Approximately one million plant and animal species are now threatened with extinction. With this figure the World Biodiversity Council underlined the urgency of its first global report on Monday in Paris. Human beings are destroying the very life they depend on, warned Robert Watson, chairman of the UN body. Commentators say they know what needs to be done - but not how to do it.
End misguided subsidy policies
The Süddeutsche Zeitung explains what needs to be done to slow down species extinction:
“In the financial markets there needs to be more focus on examining the impact investments have on nature and biodiversity - as there now is in relation to climate protection. To protect biodiversity we need a global agreement like the Paris Agreement on climate action - where nations are contractually bound to protect much larger areas of land. That would compel European agricultural policy to focus on sustainability instead of mass production. With subsidies currently amounting to 60 billion euros a year, this would change a lot. And yes, the times of cheap meat must also come to an end.”

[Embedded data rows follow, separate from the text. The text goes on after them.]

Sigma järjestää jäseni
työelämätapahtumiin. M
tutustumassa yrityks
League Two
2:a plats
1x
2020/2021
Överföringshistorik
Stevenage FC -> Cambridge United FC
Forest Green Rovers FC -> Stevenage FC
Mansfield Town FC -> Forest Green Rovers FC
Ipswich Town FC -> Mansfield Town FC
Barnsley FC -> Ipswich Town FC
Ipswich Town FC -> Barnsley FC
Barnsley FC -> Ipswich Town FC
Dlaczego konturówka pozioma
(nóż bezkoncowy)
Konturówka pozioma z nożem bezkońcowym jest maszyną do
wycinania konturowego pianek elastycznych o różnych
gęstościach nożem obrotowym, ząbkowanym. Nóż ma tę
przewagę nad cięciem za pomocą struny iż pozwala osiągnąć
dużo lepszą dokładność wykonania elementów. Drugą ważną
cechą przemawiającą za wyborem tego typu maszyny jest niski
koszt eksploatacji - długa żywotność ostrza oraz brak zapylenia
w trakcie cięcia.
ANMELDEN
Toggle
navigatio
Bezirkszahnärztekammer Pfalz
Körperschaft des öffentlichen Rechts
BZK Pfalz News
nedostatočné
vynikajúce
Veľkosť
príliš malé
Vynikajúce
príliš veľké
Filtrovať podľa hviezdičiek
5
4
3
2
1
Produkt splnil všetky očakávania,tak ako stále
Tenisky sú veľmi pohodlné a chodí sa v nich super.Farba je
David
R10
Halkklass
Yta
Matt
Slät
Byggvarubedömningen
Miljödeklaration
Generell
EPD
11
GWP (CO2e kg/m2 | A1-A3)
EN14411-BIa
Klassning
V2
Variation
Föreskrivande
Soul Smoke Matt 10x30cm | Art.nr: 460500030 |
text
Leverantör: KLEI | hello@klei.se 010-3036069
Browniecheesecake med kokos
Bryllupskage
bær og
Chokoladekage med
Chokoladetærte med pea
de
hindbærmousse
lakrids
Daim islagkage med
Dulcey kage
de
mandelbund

Our rapacity knows no limits
Bert Wagendorp, columnist for De Volkskrant, doubts that human beings are capable of taking the steps needed:
“The mercilessness with which Homo Sapiens is exploiting the planet, driving out other species or destroying their habitats, is unprecedented in the history of life. There are no limits to our inventiveness and rapacity and the speed at which the drastic destruction is taking place is only increasing. ... The report is really calling for a new type of human being, free of egoism and greed and able to live sustainably in harmony with nature. It contains the warning that the 'transformative change can expect opposition from those with interests vested in the status quo.' That much is clear. And it doesn't make for optimism.”
Man versus nature
Human beings and nature are just not compatible at the moment, writes Le Figaro:
“Let's be frank and admit that we are riddled with contradictions: we want immaculate lawns, free of vipers and moles, we like bees for making honey but we don't want them buzzing round our ears! Of course we need to change how we see the world ... Global growth is bringing a part of humanity out of poverty. But at what price for the environment? Who do we want to save: human beings or nature? Especially because human beings are dependent on nature. ... A modern dilemma that will be with us for a long time to come. ”
At last a global approach
Dagens Nyheter, on the other hand, sees grounds for optimism:
“This is a well-conceived report with 130 countries behind it. That's good news. All too often the focus is on the individual and what the individual is doing wrong: domestic flights are bad, but ships are worse, and woe betide anyone who buys a new pair of jeans because the textile industry is a worse carbon polluter than the airlines and the shipping industry combined. Everything is bad and dangerous. ... In the end it all comes down to laws and regulations, a global agreement. And that is the positive aspect now: every nation that signs a report saying the situation is acute is committing to doing something about it.”